Prof. Herath emphasised that the revelation that the MT New Diamond matter issue had been handled outside the purview of the MEPA Legal Section was a serious matter.

Prof. Herath pointed out that though the compensation in respect of X-Press Pearl had been estimated at USD 37 mn, the ship owners had agreed to pay only USD 2.9 mn. Lahandapura admitted that an organisation that had represented the ship owners/insurers had provided advice to MEPA, too. The COPE Chairman pointed out that the organisation concerned would have been able to manipulate the whole process to the advantage of the ship owners/insurers. The MP said that someone could easily level the charge that the MEPA collaborated with them to reduce the amount of compensation received by the country.

Sirasa interview

Prof. Cumaranatunga didn’t mince her words when she questioned the conduct of MEPA Chairperson as regards the two incidents – the one off the Sangamankanda coast and the other off the Colombo harbour. Responding to interviewer Dias, the academic, who investigated both high profile cases, accused Lahandapura of suppressing some sections of the report on MT New Diamond submitted by her team. She pointed out how the MEPA Chief claimed before the COPE that damages hadn’t been caused to marine life, contrary to the report submitted by the experts. An irate Prof. Cumaranatunga declared that MEPA Chief had insulted members of her team by propagating blatant lies. Asoka Dias couldn’t have conducted that interview at a better time. With the growing public protests, demanding a system change, the operation at the MEPA explains how interested parties pursued projects beneficial to them, regardless of the consequences. Prof. Herath should ask Prof. Cumaranatunga to make her position clear before his Committee and take whatever necessary action. The government cannot remain silent against the backdrop of the head of the expert team that probed the ship disasters, exposing MEPA.

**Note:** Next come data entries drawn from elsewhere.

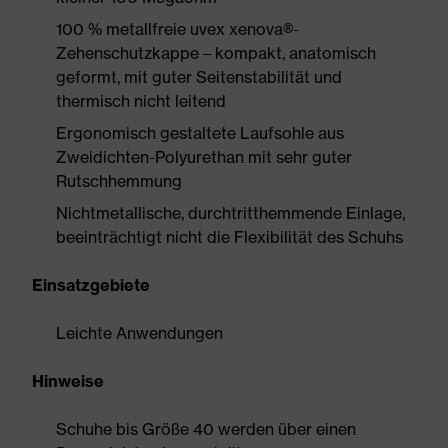
100 % metallfreie uvex xenova®-
Zehenschutzkappe – kompakt, anatomisch
geformt, mit guter Seitenstabilität und
thermisch nicht leitend
Ergonomisch gestaltete Laufsohle aus
Zweidichten-Polyurethan mit sehr guter
Rutschhemmung
Nichtmetallische, durchtritthemmende Einlage,
beeinträchtigt nicht die Flexibilität des Schuhs
Einsatzgebiete
Leichte Anwendungen
Hinweise
Schuhe bis Größe 40 werden über einen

Prof. Cumaranatunga revealed how she raised the issues at hand with Lahandapura soon after the COPE rapped MEPA over the controversial handling of the ship disasters. Declaring that Lahandapura’s response to her queries hadn’t been satisfactory, the academic exposed how MEPA manipulated the online process adopted in preparing the final report to secure the signatures of the members of the probe team without providing them the final draft.

The COPE and Sirasa revelations haven’t received sufficient public attention. The ruling coalition and the Opposition haven’t acted on sensational revelations made by the COPE as well as two other watchdog committees, namely the Committee on Public Accounts (COPA) and the Committee on Public Finance (COPF). MEPA should be held accountable for mishandling of two key investigations. Had they been deliberately handling the issues in a way to deprive the country adequate compensation?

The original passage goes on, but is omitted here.